One woman who was close with both women—and who herself worked for both the dairy store and the produce market between 2012 and 2015, when she finally left the FLDS for good—spoke to Broadly on the condition of anonymity.
She described the dairy store computer database created by Kimball Barlow through which members of the FLDS could access a list of bulk items needed for the community storehouse. The storehouse would insert into this database "the numbers that [the community] would need, as far as oatmeal or whatever it was… chicken or fish." After that, "people would come in and look of that list," make their orders, and then bring everything over to the storehouse. To pay, "some would use cash, some would use credit card, some would use food stamps."
She describes similar interactions at the produce market. "There were times when people would come in and buy in bulk," she says. "You could assume," they were taking these goods to the FLDS community storehouse.
Those that are getting food money [from the government]: Don't just hoard it for yourself. Bless others.
The community storehouse contained all the food that the elite group of FLDS members known as the United Order were allowed to access each week. The idea is that everything is equal among the UO and everyone gets the same allocation of food and supplies. Members are required to donate all their money and food to the storehouse; they then are able to pick up a box of food for their families each week.

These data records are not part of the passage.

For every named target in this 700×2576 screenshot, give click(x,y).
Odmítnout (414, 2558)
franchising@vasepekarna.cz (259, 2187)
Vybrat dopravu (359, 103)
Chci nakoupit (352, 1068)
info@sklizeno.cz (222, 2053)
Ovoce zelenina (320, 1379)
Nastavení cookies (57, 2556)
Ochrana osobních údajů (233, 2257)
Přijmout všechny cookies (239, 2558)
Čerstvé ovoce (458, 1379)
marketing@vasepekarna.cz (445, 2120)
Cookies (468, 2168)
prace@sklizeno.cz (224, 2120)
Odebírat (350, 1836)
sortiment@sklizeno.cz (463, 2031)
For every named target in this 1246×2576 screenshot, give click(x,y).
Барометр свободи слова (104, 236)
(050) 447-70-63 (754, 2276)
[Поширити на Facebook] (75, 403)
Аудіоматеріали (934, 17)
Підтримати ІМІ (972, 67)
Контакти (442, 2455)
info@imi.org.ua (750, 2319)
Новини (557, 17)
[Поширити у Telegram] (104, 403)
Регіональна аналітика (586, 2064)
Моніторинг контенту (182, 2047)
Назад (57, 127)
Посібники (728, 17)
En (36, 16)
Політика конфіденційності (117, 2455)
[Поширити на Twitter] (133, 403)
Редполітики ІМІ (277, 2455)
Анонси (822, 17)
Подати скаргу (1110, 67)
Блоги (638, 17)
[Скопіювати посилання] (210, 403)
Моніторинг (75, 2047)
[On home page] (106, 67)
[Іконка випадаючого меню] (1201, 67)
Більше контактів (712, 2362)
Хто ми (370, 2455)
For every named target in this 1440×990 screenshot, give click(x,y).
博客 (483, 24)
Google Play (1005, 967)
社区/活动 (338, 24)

"I was there at the meetings when Lyle was saying, 'Anything that you have, Heavenly Father wants to you bless everybody [with it]. Those that are getting food money [from the government]: Don't just hoard it for yourself. Bless others'," she says. Buying large quantities of food with government assistance "wasn't something we would do because we wanted to get in trouble," she says of the charges of welfare fraud. "It was more of us giving our all [to the community and the Heavenly Father], and doing what we were told."
"Heavenly Father knows—he sees everything," she says, explaining the mentality of those women who were arrested for following the orders of the priesthood above them. "Eternal damnation seems a lot harder to deal with than having the government slap your hands… it seems so dang weird now."
She says that Lyle Jeffs "must have known" of the criminality of what he was doing. Lyle Jeffs has pleaded not guilty to the charges against him.